The electronic system used by the emirate’s traffic police has been amended to reflect the reduction, which will come into play on the first Sunday after Eid, reported Arabic daily Emarat Al Youm.
The reduction will cover all traffic violations and will encourage motorists to drive more carefully, Dubai’s chief of police Dahi Khalfan Tamim was quoted as saying.
Dubai motorists notched up AED324m in fines in the first quarter for motoring offences committed around the UAE, compared with AED252m in the same period last year, the Roads and Transport Authority said earlier this month.
The most common offences among drivers included exceeding the speed limit by up to 40kph, and disturbing traffic flow, the RTA said.

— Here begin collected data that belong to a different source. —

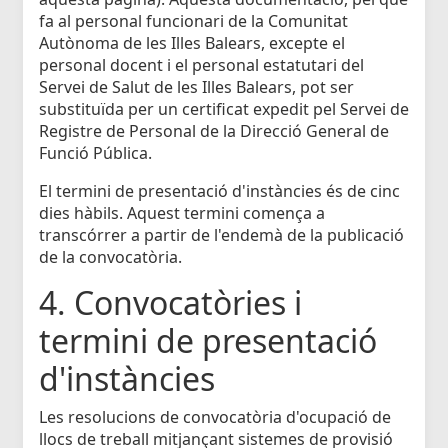
fa al personal funcionari de la Comunitat
Autònoma de les Illes Balears, excepte el
personal docent i el personal estatutari del
Servei de Salut de les Illes Balears, pot ser
substituïda per un certificat expedit pel Servei de
Registre de Personal de la Direcció General de
Funció Pública.
El termini de presentació d'instàncies és de cinc
dies hàbils. Aquest termini comença a
transcórrer a partir de l'endemà de la publicació
de la convocatòria.
4. Convocatòries i
termini de presentació
d'instàncies
Les resolucions de convocatòria d'ocupació de
llocs de treball mitjançant sistemes de provisió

Dubai Police said in June that its traffic force aimed to cut fatalities on the roads from 70 per 100,000 people, to zero deaths within the next nine years.
Speeding is responsible for 80 percent of road accidents in Dubai, government data shows.
Do you know what encouraged me to slow down and not speed? By yearly total one year reached over 3,000 Dirhams. I used to joke with my friends that my speeding "budget" was 2,000 Dirhams a year but finally I wised up and slowed down! The last 2 years I have not had 1 speeding ticket. Instead of decreasing the fines by 30% I say INCREASE the fines by 30%!
Quite obviously, reducing the fines will not encourage people to drive more carefully - quite the reverse.
However, from a revenue raising angle, it makes perfect sense. Elasticity of demand is something every business owner knows about... reduce the price of an item and you'll sell more - hopefully enough to make more money.
I feel it is a mistake for Dubai, because the most negative thing virtually every visitor from developed countries has to say about Dubai is about driver behaviour.
I suspect that while direct revenue will improve, indirect revenue from tourism and expatriates will be hit. Safety really is any tourist's number one priority, and Dubai is statistically really rather dangerous, almost entirely due to the road safety issues.
This has to be addressed if Dubai hopes to improve its attractiveness to tourists.